Я только хочу сказать ей, что это неважно, здесь или там: все те же неприятности, те же проблемы, ничего не исчезает.
— А твой отец? Я думала, он лучше твоей матери, — говорит она. Я отвечаю, что, может, это и так, но он все еще многого не понимает. Потом она спрашивает о мачехе, спрашивает меня — что, может быть, она поймет? — и я отвечаю, что мне так не кажется, что я никогда о ней так не думал. Ласи рассказывает, как она подружилась со своей мамой, и что все, что она мне рассказывала о ней раньше, теперь неправда, и она даже не понимает, как мы раньше могли считать, что они не смогут подружиться.
Я говорю ей, что даже когда я записываю свои тайны, это заканчивается тем, что я рву их на мелкие кусочки.
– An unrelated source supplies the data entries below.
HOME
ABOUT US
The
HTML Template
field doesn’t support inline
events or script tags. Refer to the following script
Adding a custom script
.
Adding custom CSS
Что я никогда не смогу рассказать о них вслух, потому что не смогу так же разорвать то, что я произнес. Я думаю, что никогда никому не смогу об этом сказать.
— Ты можешь сказать мне, может, не сейчас, а когда сам этого захочешь, потому что, несмотря ни на что. мы всегда будем друзьями, так?
Солнце уже совсем умерло в моей комнате, ночь охватила весь небосвод, подобно цветам, меняющимся на карте, когда страну захватывает враг — но все воспринимается по-другому, не как ночь, не как мрак, потому что даже во мраке живут ангелы.
Я перестал верить во все как ребенок, потому что моя вера никогда ничем не подтверждалась, ничем, что я мог бы увидеть. Я перестал верить в Санта Клауса, в Зубную Фею[9] и в Бога. Я стал верить только в демонов, потому что не составляет труда их увидеть, они не прячутся, как это делают хорошие.
Я начал думать, что так же происходит и с ангелами.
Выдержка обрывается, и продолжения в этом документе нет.